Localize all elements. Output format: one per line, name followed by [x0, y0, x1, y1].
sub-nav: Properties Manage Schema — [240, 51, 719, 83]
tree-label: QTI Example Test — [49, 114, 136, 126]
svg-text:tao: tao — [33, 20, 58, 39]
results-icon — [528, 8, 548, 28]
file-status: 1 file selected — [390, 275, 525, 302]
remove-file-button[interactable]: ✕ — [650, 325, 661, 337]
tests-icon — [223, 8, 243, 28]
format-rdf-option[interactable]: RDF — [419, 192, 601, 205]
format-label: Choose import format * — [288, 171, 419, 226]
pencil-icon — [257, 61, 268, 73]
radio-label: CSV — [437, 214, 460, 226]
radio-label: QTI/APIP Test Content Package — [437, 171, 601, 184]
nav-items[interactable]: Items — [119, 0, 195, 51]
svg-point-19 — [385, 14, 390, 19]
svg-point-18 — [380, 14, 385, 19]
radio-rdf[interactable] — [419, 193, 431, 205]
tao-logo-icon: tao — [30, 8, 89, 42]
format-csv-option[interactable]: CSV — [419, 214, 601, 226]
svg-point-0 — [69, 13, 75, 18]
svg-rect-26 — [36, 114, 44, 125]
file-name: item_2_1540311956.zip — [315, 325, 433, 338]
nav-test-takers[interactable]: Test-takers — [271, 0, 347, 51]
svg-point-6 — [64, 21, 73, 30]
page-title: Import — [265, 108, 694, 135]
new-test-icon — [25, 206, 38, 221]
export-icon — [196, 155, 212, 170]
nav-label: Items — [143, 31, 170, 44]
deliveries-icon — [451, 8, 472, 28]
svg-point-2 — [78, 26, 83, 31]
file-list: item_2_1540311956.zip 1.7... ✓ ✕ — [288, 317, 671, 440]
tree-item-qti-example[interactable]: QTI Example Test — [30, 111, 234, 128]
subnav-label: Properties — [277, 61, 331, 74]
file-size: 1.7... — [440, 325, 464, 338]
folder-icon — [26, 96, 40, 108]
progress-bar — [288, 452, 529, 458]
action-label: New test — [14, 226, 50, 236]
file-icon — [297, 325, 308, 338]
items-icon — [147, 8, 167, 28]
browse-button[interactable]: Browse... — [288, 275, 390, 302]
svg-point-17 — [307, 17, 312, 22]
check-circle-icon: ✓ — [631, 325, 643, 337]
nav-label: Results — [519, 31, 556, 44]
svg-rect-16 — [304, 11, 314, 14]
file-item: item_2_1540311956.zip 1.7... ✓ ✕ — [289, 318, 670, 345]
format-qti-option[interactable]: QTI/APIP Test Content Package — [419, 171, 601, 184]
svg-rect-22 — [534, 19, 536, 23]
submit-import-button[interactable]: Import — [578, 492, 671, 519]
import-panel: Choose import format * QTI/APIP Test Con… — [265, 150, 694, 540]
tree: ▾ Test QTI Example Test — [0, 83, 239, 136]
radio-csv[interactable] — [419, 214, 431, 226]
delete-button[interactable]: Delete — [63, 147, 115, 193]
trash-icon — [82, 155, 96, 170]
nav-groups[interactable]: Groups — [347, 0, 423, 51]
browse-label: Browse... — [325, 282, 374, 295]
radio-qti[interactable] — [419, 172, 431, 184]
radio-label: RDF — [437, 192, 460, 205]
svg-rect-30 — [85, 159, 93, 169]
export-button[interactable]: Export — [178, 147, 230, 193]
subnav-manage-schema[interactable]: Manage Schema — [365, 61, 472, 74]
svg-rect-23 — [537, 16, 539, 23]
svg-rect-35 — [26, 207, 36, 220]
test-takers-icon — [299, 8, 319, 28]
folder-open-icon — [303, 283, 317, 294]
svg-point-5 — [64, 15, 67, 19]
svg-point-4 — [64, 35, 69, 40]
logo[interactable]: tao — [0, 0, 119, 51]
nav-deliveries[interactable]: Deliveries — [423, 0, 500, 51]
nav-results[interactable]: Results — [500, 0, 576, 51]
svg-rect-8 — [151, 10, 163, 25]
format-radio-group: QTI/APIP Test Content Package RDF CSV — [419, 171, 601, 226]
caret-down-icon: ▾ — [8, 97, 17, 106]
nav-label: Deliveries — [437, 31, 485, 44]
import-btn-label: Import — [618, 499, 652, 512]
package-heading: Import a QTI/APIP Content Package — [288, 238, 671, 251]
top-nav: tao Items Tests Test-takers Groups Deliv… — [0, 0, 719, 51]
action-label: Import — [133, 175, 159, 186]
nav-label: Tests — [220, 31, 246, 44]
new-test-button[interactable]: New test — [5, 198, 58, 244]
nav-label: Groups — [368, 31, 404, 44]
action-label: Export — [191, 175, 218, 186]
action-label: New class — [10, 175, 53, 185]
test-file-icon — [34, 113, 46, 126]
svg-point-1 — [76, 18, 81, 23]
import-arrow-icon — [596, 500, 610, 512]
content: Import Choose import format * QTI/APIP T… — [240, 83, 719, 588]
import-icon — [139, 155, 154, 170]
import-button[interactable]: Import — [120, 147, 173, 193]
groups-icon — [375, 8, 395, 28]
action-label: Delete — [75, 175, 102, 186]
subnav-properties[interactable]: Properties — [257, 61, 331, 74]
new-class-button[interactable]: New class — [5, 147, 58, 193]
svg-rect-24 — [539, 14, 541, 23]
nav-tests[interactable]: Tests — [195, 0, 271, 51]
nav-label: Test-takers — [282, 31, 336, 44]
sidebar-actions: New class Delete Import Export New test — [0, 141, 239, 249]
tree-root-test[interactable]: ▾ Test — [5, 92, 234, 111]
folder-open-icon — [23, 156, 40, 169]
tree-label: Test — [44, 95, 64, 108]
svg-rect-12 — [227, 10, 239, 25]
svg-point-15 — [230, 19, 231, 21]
==========
Your answer should be one number, the count of lines in the records that contain the string "Browse".

2